EXERCISE PROMPT.
The answer must be a single number: how many lines of the records below hold the word "Demander".

──────── EXERCISE DATA ────────

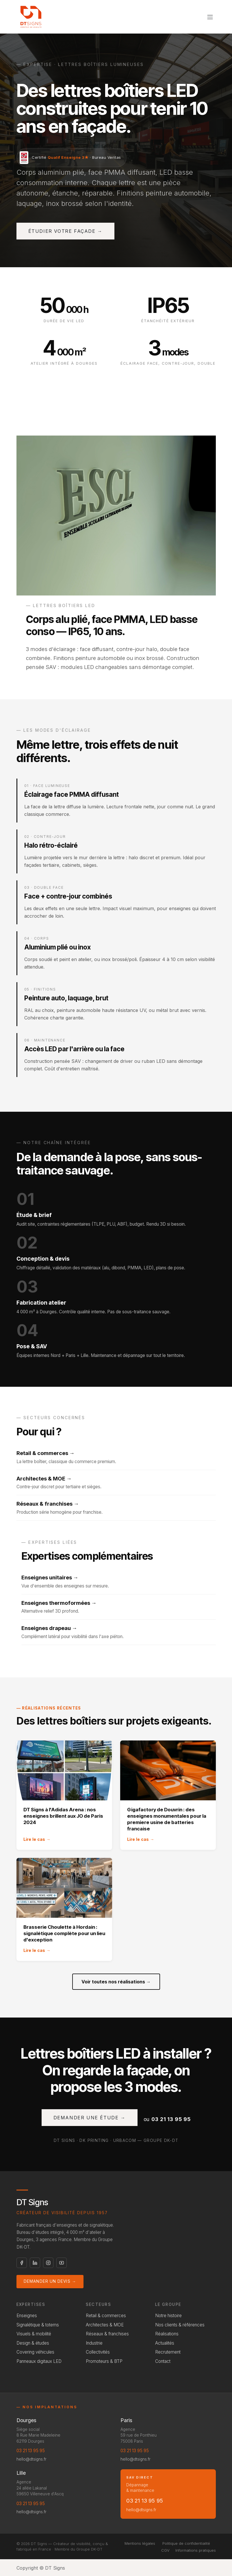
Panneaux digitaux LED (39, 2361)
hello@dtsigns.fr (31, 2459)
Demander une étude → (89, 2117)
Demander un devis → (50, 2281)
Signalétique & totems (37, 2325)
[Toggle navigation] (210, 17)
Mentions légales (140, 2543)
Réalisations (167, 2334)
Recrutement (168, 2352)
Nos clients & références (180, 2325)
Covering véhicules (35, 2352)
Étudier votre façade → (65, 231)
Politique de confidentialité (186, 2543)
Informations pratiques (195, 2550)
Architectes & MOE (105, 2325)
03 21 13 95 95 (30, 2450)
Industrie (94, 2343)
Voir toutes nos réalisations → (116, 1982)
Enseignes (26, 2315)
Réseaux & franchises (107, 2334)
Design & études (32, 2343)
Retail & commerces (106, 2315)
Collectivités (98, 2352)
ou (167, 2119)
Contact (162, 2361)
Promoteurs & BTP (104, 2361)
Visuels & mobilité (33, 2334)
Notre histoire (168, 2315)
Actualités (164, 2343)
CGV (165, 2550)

────────

PROBLEM SOLUTION.
2